In Düsseldorf wollen an diesem Samstag bis zu 5000 Demonstranten durch die Innenstadt marschieren, um "gegen Polizeigewalt und Rassismus" zu protestieren. Anlass ist ein Vorfall vom vorigen Wochenende: Polizisten hatten den 15-jährigen Schüler Mohamad A. am frühen Samstagabend am Rande der Düsseldorfer Altstadt festgenommen und am Boden fixiert. Das Video eines Zeugen zeigt, wie ein Beamter sein Knie und Schienbein auf Kopf und Ohr des Jungen drückt. Die Bilder hatten viele Betrachter an Szenen vom Tod des Amerikaners George Floyd erinnert, den Ende Mai ein US-Polizist mit achtminütigem Druck seines Knies auf den Hals des Opfers umgebracht hatte.
Auch NRW-Innenminister Herbert Reul (CDU) hatte sich zunächst "erschrocken" gezeigt und eine Untersuchung angeordnet.
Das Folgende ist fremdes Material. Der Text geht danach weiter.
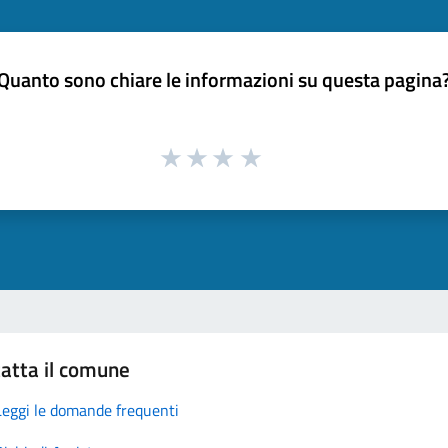
Quanto sono chiare le informazioni su questa pagina
atta il comune
Leggi le domande frequenti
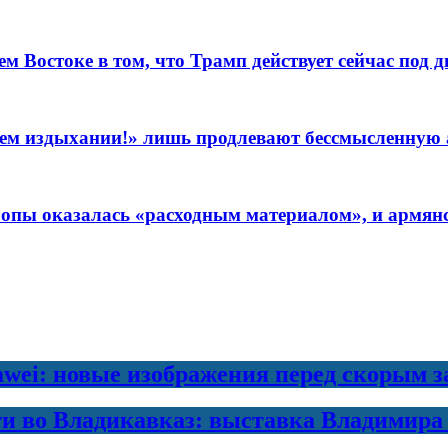
Востоке в том, что Трамп действует сейчас под д
леднем издыхании!» лишь продлевают бессмысленну
пы оказалась «расходным материалом», и армянск
awei: новые изображения перед скорым 
ти во Владикавказ: выставка Владимира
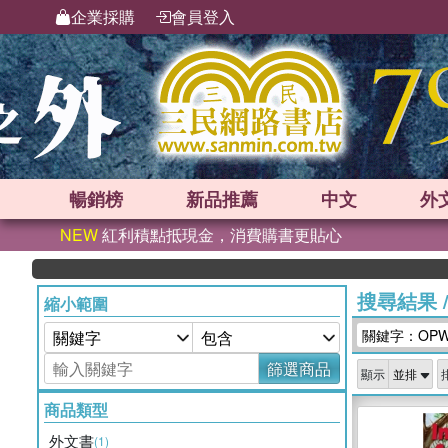
企業採購
會員登入
暢銷榜
新品
推薦
中文
外
NEW
紅利積點抵現金，消費購書更貼心
搜尋結果
縮小範圍
關鍵字：OPW
篩選商品
顯示
商品類型
外文書
(1)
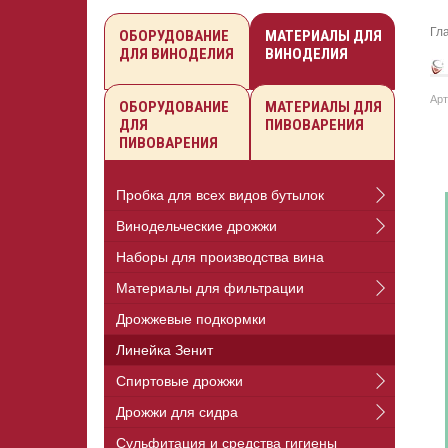
Гл
ОБОРУДОВАНИЕ
МАТЕРИАЛЫ ДЛЯ
ДЛЯ ВИНОДЕЛИЯ
ВИНОДЕЛИЯ
Арт
ОБОРУДОВАНИЕ
МАТЕРИАЛЫ ДЛЯ
ДЛЯ
ПИВОВАРЕНИЯ
ПИВОВАРЕНИЯ
Пробка для всех видов бутылок
Винодельческие дрожжи
Наборы для производства вина
Материалы для фильтрации
Дрожжевые подкормки
Линейка Зенит
Спиртовые дрожжи
Дрожжи для сидра
Сульфитация и средства гигиены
Er legte nun einen ersten Zwischenbericht vor - und demnach wären Vergleiche der Causa "Mohamad A." mit dem Schicksal von George Floyd kaum zulässig. Der 15-Jährige soll am 15. August gegen 19 Uhr einen Polizeieinsatz gegen Randalierer gestört und Beamte angepöbelt sowie handgreiflich angegangen haben. Eine Auswertung von vier Videokameras in der Nähe ergab, dass der Jugendliche ungefähr zweieinhalb Minuten auf dem Straßenpflaster arretiert gewesen sein muss. 58 Sekunden davon sind allerdings schlecht dokumentiert: Es ist nicht zu erkennen, ob das Knie des Polizisten auf dem seitlichen Kopf des Festgenommenen ruhte (was laut Polizeigesetz zulässig wäre) oder vielleicht doch auf den Hals drückte (was strikt verboten ist, weil Erstickungsgefahr droht). Reul schloss am Donnerstag ausdrücklich nicht aus, gegen den Beamten straf- und disziplinarrechtlich vorzugehen.
Aus Polizeikreisen sickerte derweil durch, dass Mohamad A. bereits mehrfach gewalttätig war. Im Herbst droht ihm ein Prozess, weil er einem Taxifahrer die Nase gebrochen haben soll.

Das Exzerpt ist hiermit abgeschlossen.